Clinical image interpretation is inherently multi-step and tool-centric: clinicians iteratively combine visual evidence with patient context, quantify findings, and refine their decisions through a sequence of specialized procedures. While LLM-based agents promise to orchestrate such heterogeneous medical tools, existing systems treat tool sets and invocation strategies as static after deployment. This design is brittle under real-world domain shifts, across tasks, and evolving diagnostic requirements, where predefined tool chains frequently degrade and demand costly manual re-design. We propose MACRO, a self-evolving, experience-augmented medical agent that shifts from static tool composition to experience-driven tool discovery. From verified execution trajectories, the agent autonomously identifies recurring effective multi-step tool sequences, synthesizes them into reusable composite tools, and registers these as new high-level primitives that continuously expand its behavioral repertoire. A lightweight image-feature memory grounds tool selection in a visual-clinical context, while a GRPO-like training loop reinforces reliable invocation of discovered composites, enabling closed-loop self-improvement with minimal supervision. Extensive experiments across diverse medical imaging datasets and tasks demonstrate that autonomous composite tool discovery consistently improves multi-step orchestration accuracy and cross-domain generalization over strong baselines and recent state-of-the-art agentic methods, bridging the gap between brittle static tool use and adaptive, context-aware clinical AI assistance. Code will be available upon acceptance.

Figures (4)

• Figure 1: Existing medical agents vs. our MACRO. Existing medical agents rely on static, predefined tool sets and invocation strategies that struggle to adapt to variations across different imaging domains or intra-class sample differences, often leading to failures. In contrast, MACRO enhances adaptability by discovering and integrating composite tools, validated tool sequences capable of executing multi-step operations. These sequences are distilled from repeatedly successful trajectories in real-world workflows, enabling more robust performance in the face of clinical variability.

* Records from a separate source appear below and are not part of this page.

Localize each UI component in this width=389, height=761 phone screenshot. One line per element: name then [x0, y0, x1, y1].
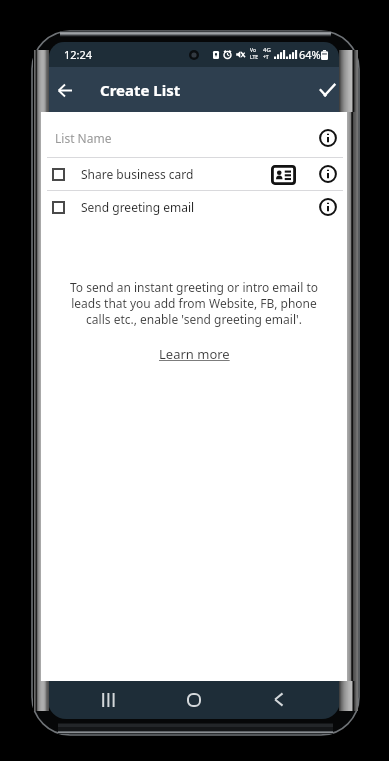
staticText: 12:24 — [64, 47, 93, 62]
button[interactable]: Business card — [270, 164, 296, 185]
button[interactable]: Learn more — [155, 341, 234, 367]
staticText: Create List — [100, 80, 181, 100]
staticText: LTE — [250, 54, 259, 61]
button[interactable]: Info — [315, 161, 341, 187]
staticText: 64% — [299, 47, 321, 62]
staticText: Send greeting email — [81, 199, 195, 215]
staticText: List Name — [55, 130, 112, 146]
button[interactable]: Info — [315, 125, 341, 151]
button[interactable]: Info — [315, 194, 341, 220]
button[interactable]: Save — [313, 75, 339, 105]
staticText: 4G — [263, 46, 271, 54]
button[interactable]: Send greeting email — [41, 191, 347, 223]
button[interactable]: Share business card — [41, 158, 347, 190]
staticText: Vo — [250, 47, 256, 54]
button[interactable]: Back — [261, 682, 296, 717]
button[interactable]: Recent apps — [91, 682, 126, 717]
staticText: Share business card — [81, 166, 194, 182]
staticText: +T — [263, 54, 269, 61]
staticText: To send an instant greeting or intro ema… — [66, 279, 322, 327]
button[interactable]: Back — [51, 75, 79, 105]
button[interactable]: Home — [176, 682, 211, 717]
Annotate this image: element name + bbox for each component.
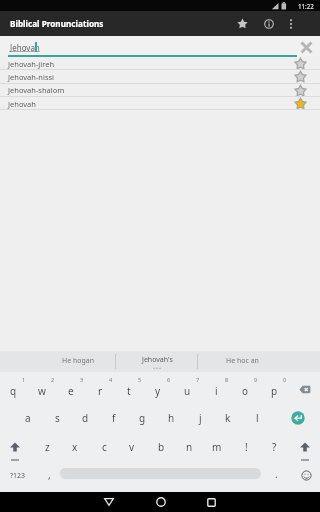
staticText: 1	[22, 376, 26, 383]
button[interactable]: ,	[4, 465, 94, 485]
staticText: q	[10, 384, 17, 398]
button[interactable]: c	[91, 433, 117, 461]
staticText: 11:22	[298, 2, 314, 10]
staticText: 7	[196, 376, 200, 383]
button[interactable]	[0, 57, 320, 70]
staticText: Biblical Pronunciations	[10, 18, 104, 29]
button[interactable]: y	[145, 377, 171, 404]
staticText: g	[139, 411, 146, 425]
staticText: x	[72, 440, 78, 454]
button[interactable]	[293, 70, 308, 83]
staticText: y	[155, 384, 161, 398]
staticText: Jehovah	[8, 99, 36, 109]
button[interactable]	[293, 97, 308, 110]
staticText: c	[102, 440, 107, 454]
button[interactable]	[2, 435, 28, 461]
button[interactable]	[115, 351, 197, 372]
button[interactable]	[287, 407, 308, 428]
button[interactable]	[231, 12, 254, 35]
button[interactable]	[197, 351, 320, 372]
staticText: j	[199, 411, 202, 425]
button[interactable]	[257, 12, 280, 35]
staticText: z	[45, 440, 50, 454]
staticText: 9	[254, 376, 258, 383]
button[interactable]: t	[116, 377, 142, 404]
button[interactable]: b	[148, 433, 174, 461]
staticText: Jehovah-nissi	[8, 72, 55, 82]
button[interactable]: s	[44, 404, 70, 432]
staticText: s	[55, 411, 60, 425]
staticText: d	[82, 411, 89, 425]
button[interactable]	[293, 84, 308, 97]
button[interactable]: !	[233, 433, 259, 461]
button[interactable]: .	[231, 464, 320, 484]
staticText: ?	[272, 440, 277, 454]
button[interactable]: g	[129, 404, 155, 432]
button[interactable]: p	[261, 377, 287, 404]
button[interactable]	[149, 492, 172, 512]
staticText: 3	[80, 376, 84, 383]
button[interactable]	[97, 492, 120, 512]
staticText: 4	[109, 376, 113, 383]
staticText: m	[212, 440, 222, 454]
button[interactable]: o	[232, 377, 258, 404]
staticText: .	[275, 467, 278, 481]
staticText: f	[112, 411, 116, 425]
button[interactable]	[280, 12, 301, 35]
button[interactable]: f	[101, 404, 127, 432]
button[interactable]	[0, 36, 320, 56]
staticText: Jehovah-shalom	[8, 85, 65, 95]
button[interactable]	[292, 435, 318, 461]
staticText: 5	[138, 376, 142, 383]
button[interactable]: i	[203, 377, 229, 404]
staticText: i	[215, 384, 218, 398]
button[interactable]	[0, 83, 320, 96]
staticText: ,	[48, 468, 51, 482]
button[interactable]: e	[58, 377, 84, 404]
button[interactable]: n	[176, 433, 202, 461]
staticText: Jehovah-jireh	[8, 59, 55, 69]
button[interactable]	[293, 57, 308, 70]
button[interactable]: r	[87, 377, 113, 404]
button[interactable]: q	[0, 377, 26, 404]
staticText: l	[256, 411, 259, 425]
staticText: 2	[51, 376, 55, 383]
button[interactable]: w	[29, 377, 55, 404]
staticText: !	[245, 440, 248, 454]
button[interactable]: x	[62, 433, 88, 461]
staticText: h	[168, 411, 175, 425]
staticText: v	[129, 440, 135, 454]
button[interactable]	[0, 97, 320, 110]
staticText: b	[158, 440, 165, 454]
button[interactable]	[295, 464, 317, 486]
button[interactable]: j	[187, 404, 213, 432]
staticText: t	[127, 384, 131, 398]
button[interactable]: h	[158, 404, 184, 432]
button[interactable]	[0, 70, 320, 83]
button[interactable]: ?123	[0, 466, 63, 486]
button[interactable]: v	[119, 433, 145, 461]
staticText: ?123	[10, 471, 26, 481]
button[interactable]	[0, 351, 115, 372]
button[interactable]	[292, 377, 318, 401]
button[interactable]	[296, 38, 317, 57]
staticText: o	[242, 384, 249, 398]
button[interactable]: m	[204, 433, 230, 461]
staticText: p	[271, 384, 278, 398]
button[interactable]: ?	[261, 433, 287, 461]
staticText: He hoc an	[226, 356, 259, 366]
button[interactable]: u	[174, 377, 200, 404]
staticText: Jehovah's	[142, 355, 173, 365]
button[interactable]: l	[244, 404, 270, 432]
button[interactable]	[200, 492, 223, 512]
staticText: n	[186, 440, 193, 454]
button[interactable]: z	[34, 433, 60, 461]
staticText: w	[38, 384, 46, 398]
staticText: Jehovah	[10, 42, 40, 53]
staticText: k	[225, 411, 231, 425]
button[interactable]: a	[15, 404, 41, 432]
button[interactable]: d	[72, 404, 98, 432]
staticText: 8	[225, 376, 229, 383]
button[interactable]: k	[215, 404, 241, 432]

• Figure 2: Pipeline of proposed MACRO. For each input image and multi-step trajectory, MACRO first retrieves relevant experiences from a memory store using image feature similarity. At every step, the model generates a response; if the generated tool sequence contains any registered composite tool $\mathbf{c} \in \mathcal{C}$, a positive reward is assigned. Tool calls are executed, and their results are appended to the evidence, informing subsequent steps. At the end of the trajectory, if the final answer matches the ground truth, the entire tool sequence is stored back into $\mathcal{M}$, and its contiguous subsequences increment the frequency counts in the composite registry $\mathcal{C}$, enabling online discovery of new composite tools.
• Figure 3: Closed-loop learning in MACRO yields two measurable benefits: (a) tool complexity decreases as higher-level tools progressively replace multi-step patterns; (b) As MACRO acquires stronger tools and better demonstrations, performance with abstract tools improves by 8.8% over the basic tool lib.
• Figure 4: A case study on glaucoma diagnosis, illustrating the detailed workflow within the MACRO framework. The green text represents the call action operations, while the surrounding reasoning reflects the model's explanation and thought process behind each action.